A well-installed wireless network will win your heart and convert end-users. Here are some best practices from districts that love their wireless LANs.

  • Put one access point near the ceiling in each classroom.
  • Buy access points with variable power. Turn each one down to the lowest setting that still covers the room.
  • If you can change antennas, experiment with different ones to determine the best coverage.
  • Map out which rooms will work on which channels to minimize overlap.
  • Anticipate an increase in demand for bandwidth and shore up your district’s backbone.
  • Either keep sensitive administrative systems off the wireless network or implement an authentication system that can distinguish between teachers and students.
  • Protect the network with passwords and encryption.
  • Buy laptops with built-in wireless cards.
  • Different laptop batteries have different lifespans. Choose one that lasts.\
  • Can’t cover the whole school? Create mobile computer labs by putting 30 wireless laptops on a cart with an access point.

The Wireless Advantage

Wireless networks can save schools money because they drastically reduce both the need to run cables through walls and ceilings, and the need to buy lots of hubs and switches to accommodate the cables.

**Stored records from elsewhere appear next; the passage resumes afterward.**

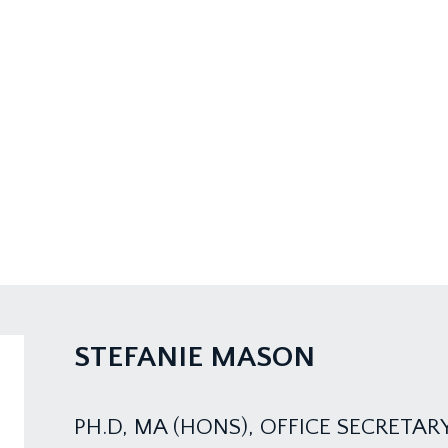
STEFANIE MASON
PH.D, MA (HONS), OFFICE SECRETAR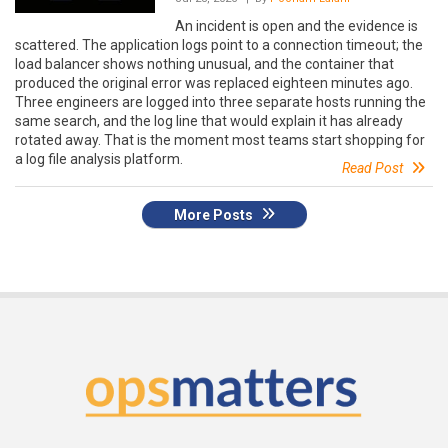
An incident is open and the evidence is
scattered. The application logs point to a connection timeout; the
load balancer shows nothing unusual, and the container that
produced the original error was replaced eighteen minutes ago.
Three engineers are logged into three separate hosts running the
same search, and the log line that would explain it has already
rotated away. That is the moment most teams start shopping for
a log file analysis platform.
Read Post
More Posts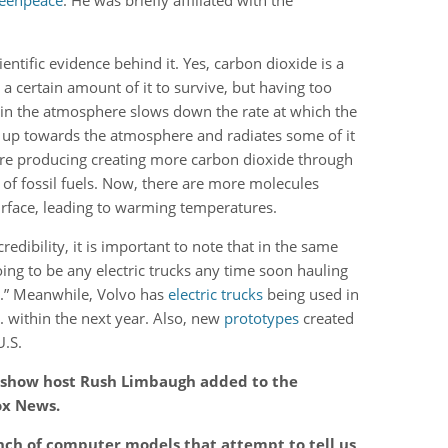
reenpeace
. He was briefly affiliated with the
ntific evidence behind it. Yes, carbon dioxide is a
 a certain amount of it to survive, but having too
 in the atmosphere slows down the rate at which the
g up towards the atmosphere and radiates some of it
re producing creating more carbon dioxide through
 of fossil fuels. Now, there are more molecules
urface, leading to warming temperatures.
edibility, it is important to note that in the same
oing to be any electric trucks any time soon hauling
s.” Meanwhile, Volvo has
electric trucks
being used in
. within the next year. Also, new
prototypes
created
U.S.
lk show host Rush Limbaugh added to the
ox News.
nch of computer models that attempt to tell us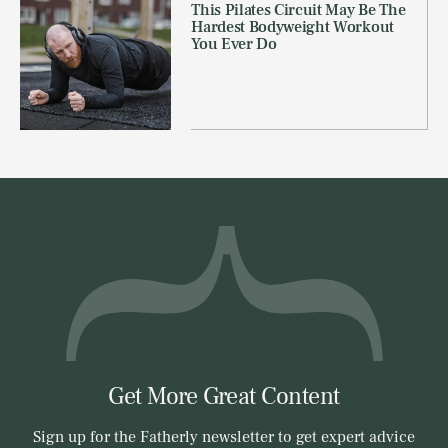
This Pilates Circuit May Be The
Hardest Bodyweight Workout
You Ever Do
Get More Great Content
Sign up for the Fatherly newsletter to get expert advice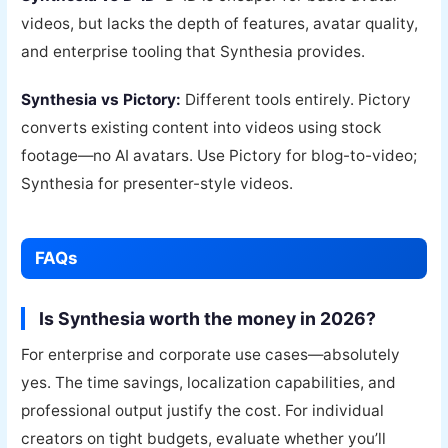
videos, but lacks the depth of features, avatar quality,
and enterprise tooling that Synthesia provides.
Synthesia vs Pictory:
Different tools entirely. Pictory
converts existing content into videos using stock
footage—no AI avatars. Use Pictory for blog-to-video;
Synthesia for presenter-style videos.
FAQs
Is Synthesia worth the money in 2026?
For enterprise and corporate use cases—absolutely
yes. The time savings, localization capabilities, and
professional output justify the cost. For individual
creators on tight budgets, evaluate whether you’ll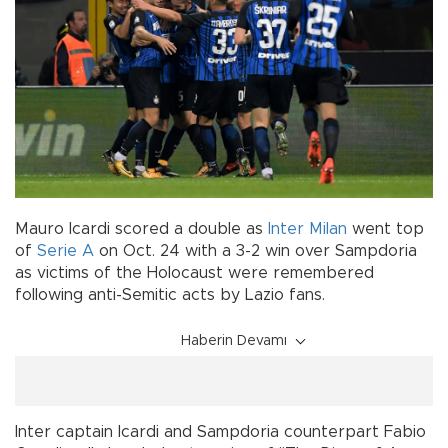
Mauro Icardi scored a double as
Inter Milan
went top
of
Serie A
on Oct. 24 with a 3-2 win over Sampdoria
as victims of the Holocaust were remembered
following anti-Semitic acts by Lazio fans.
Haberin Devamı
Inter captain Icardi and Sampdoria counterpart Fabio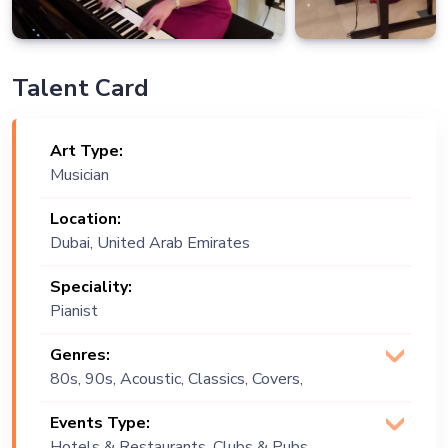
Talent Card
Art Type:
Musician
Location:
Dubai, United Arab Emirates
Speciality:
Pianist
Genres:
80s, 90s, Acoustic, Classics, Covers,
Lounge Music, Multi Genre, Pop, R&B,
Events Type:
Soul
Hotels & Restaurants, Clubs & Pubs,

At C.W. TeWinkle Middle School in Costa Mesa, Calif., where more than 70 percent of the students qualify for a free or reduced-price lunch, bringing Ethernet cable to the school’s classrooms three years ago would have carried a prohibitive $250,000 price tag for the Newport Mesa Unified School District. Instead, with only about seven access points and some minimal cabling, the district built a serviceable schoolwide wireless network, says educational technology director Steven Glyer. Wireless broke Te Winkle through the Digital Divide without the expense of breaking up its walls.